Questions Surround BACE Inhibitors
Development of atabecestat has been discontinued along with others in its class of agents, known as BACE inhibitors, which target an enzyme that initiates production of amyloid-beta, the plaque-forming peptide that is considered a driver of Alzheimer’s disease. In the past few years a number of BACE inhibitors have been shown in trials to worsen cognition in a dose-dependent way, compared with placebo. The reasons for these effects are still unknown.
Sperling and colleagues concluded that, if BACE investigators like atabecestat are to be studied anew, it must be at low doses, with more modest enzyme inhibition, and alongside careful safety and cognitive monitoring.
While no BACE inhibitor is currently in the pipeline for Alzheimer’s — trials of these agents have been stopped for futility or toxicity — Paul Aisen, MD of the University of Southern California, Los Angeles, and a coauthor of Sperling and colleagues’ study, commented that it was important that clinical investigation of BACE inhibitors continue.
“This drug class is optimal to correct the metabolic dysregulation that is likely a primary root cause” of Alzheimer’s disease, Aisen said in an interview. “Evidence from trials such as this suggest that the cognitive toxicity of BACE inhibitors is dose related, nonprogressive, and reversible. We should now focus on establishing the safety of relatively low-dose BACE inhibition so that such regimens can be tested in AD trials.”
Research Should Continue
Robert Vassar, PhD, of Northwestern University, Chicago, who was not a coauthor on the study, also expressed a desire for BACE inhibitor research to continue.

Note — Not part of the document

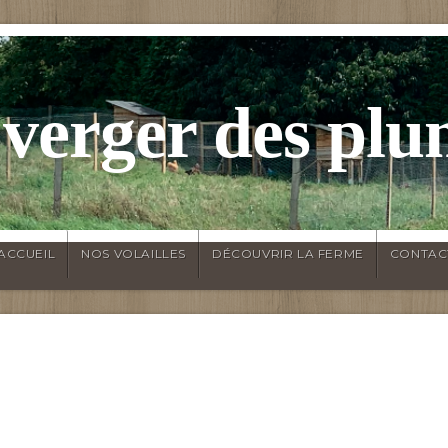
 verger des plu
ACCUEIL
NOS VOLAILLES
DÉCOUVRIR LA FERME
CONTAC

“It is my view that the cognitive worsening of atabecestat and the other BACE inhibitors was caused by overinhibition of the enzyme related to functions of certain BACE substrates in the brain,” Vassar commented. “A major question is whether a lower dose of BACE inhibitor – achieving about 30% inhibition – could be safe and lower amyloid-beta enough to delay onset in people still without symptoms. The good news of this study is that the atabecestat-related cognitive worsening is reversible, leaving open the possibility of low-dose prevention trials.”
Vassar noted that, with both doses of atabecestat, Sperling and colleagues did not see changes in neurofilament light or total tau, two biomarkers of neurodegeneration, but did report decreases in phosphorylated tau (p181 tau), a marker of disease progression, compared with placebo.
“This indicates that atabecestat did not cause neurodegeneration and in fact moved p181 tau in the beneficial direction for Alzheimer’s disease. Perhaps if it were not for the liver toxicity, the trial may have been completed and other Alzheimer’s disease biomarkers may have changed in the beneficial direction as well,” Vassar said.
Sperling and colleagues’ study was sponsored by Janssen, the manufacturer of atabecestat. Sperling disclosed receiving research funding from Janssen and other drug makers, while nearly all the study’s coauthors reported being directly employed by the sponsor or receiving industry funding. Aisen disclosed personal fees from several manufacturers and past fees from the sponsor. Vassar disclosed consulting and other financial relationships with biotechnology companies that did not include this study’s sponsor.